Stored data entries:
━━━━━━━━
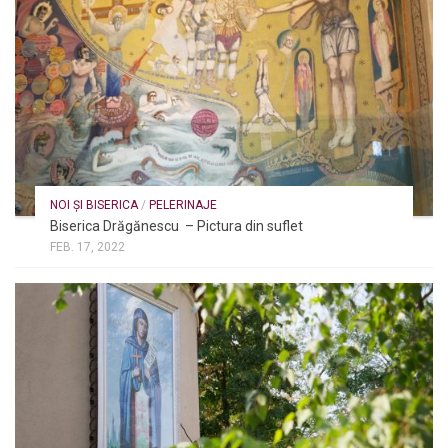
NOI ȘI BISERICA
/
PELERINAJE
Biserica Drăgănescu – Pictura din suflet
FEB. 17, 2022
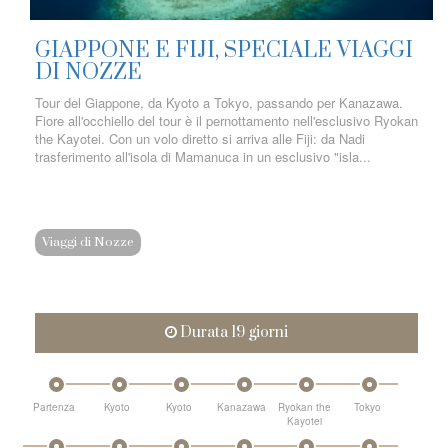
GIAPPONE E FIJI, SPECIALE VIAGGI
DI NOZZE
Tour del Giappone, da Kyoto a Tokyo, passando per Kanazawa.
Fiore all'occhiello del tour è il pernottamento nell'esclusivo Ryokan
the Kayotei. Con un volo diretto si arriva alle Fiji: da Nadi
trasferimento all'isola di Mamanuca in un esclusivo "isla...
Viaggi di Nozze
Durata 19 giorni
Partenza
Kyoto
Kyoto
Kanazawa
Ryokan the
Tokyo
Kayotei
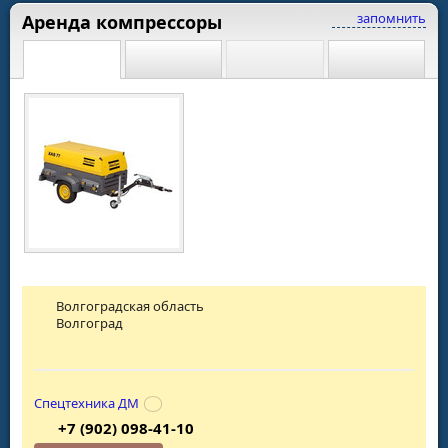
запомнить
Аренда компрессоры
Волгоградская область
Волгоград
Спецтехника ДМ
+7 (902) 098-41-10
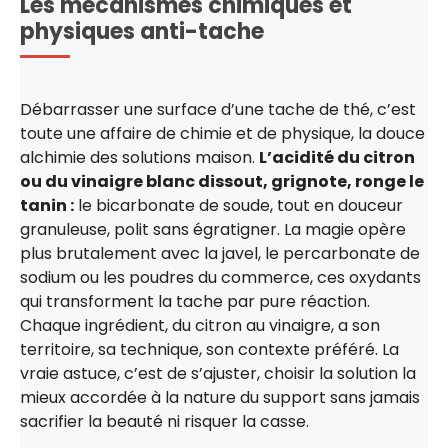
Les mécanismes chimiques et
physiques anti-tache
Débarrasser une surface d’une tache de thé, c’est
toute une affaire de chimie et de physique, la douce
alchimie des solutions maison.
L’acidité du citron
ou du vinaigre blanc dissout, grignote, ronge le
tanin :
le bicarbonate de soude, tout en douceur
granuleuse, polit sans égratigner. La magie opère
plus brutalement avec la javel, le percarbonate de
sodium ou les poudres du commerce, ces oxydants
qui transforment la tache par pure réaction.
Chaque ingrédient, du citron au vinaigre, a son
territoire, sa technique, son contexte préféré. La
vraie astuce, c’est de s’ajuster, choisir la solution la
mieux accordée à la nature du support sans jamais
sacrifier la beauté ni risquer la casse.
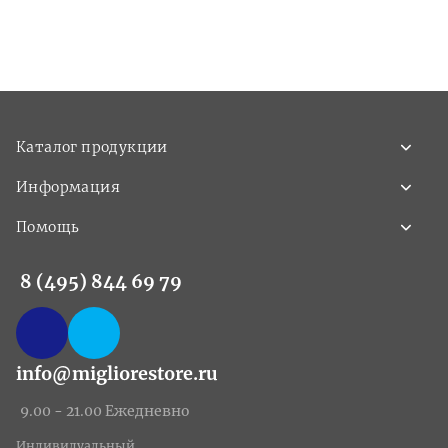
Каталог продукции
Информация
Помощь
8 (495) 844 69 79
info@migliorestore.ru
9.00 - 21.00 Ежедневно
Индивидуальный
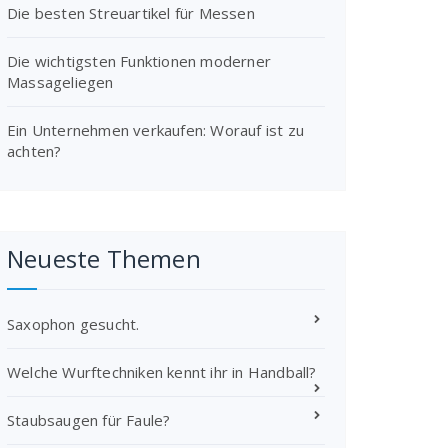
Die besten Streuartikel für Messen
Die wichtigsten Funktionen moderner
Massageliegen
Ein Unternehmen verkaufen: Worauf ist zu
achten?
Neueste Themen
Saxophon gesucht.
Welche Wurftechniken kennt ihr in Handball?
Staubsaugen für Faule?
━━━━━━━━
Wherever the string "citron" appears in a line of the records, copy that line.

L’acidité du citron
Chaque ingrédient, du citron au vinaigre, a son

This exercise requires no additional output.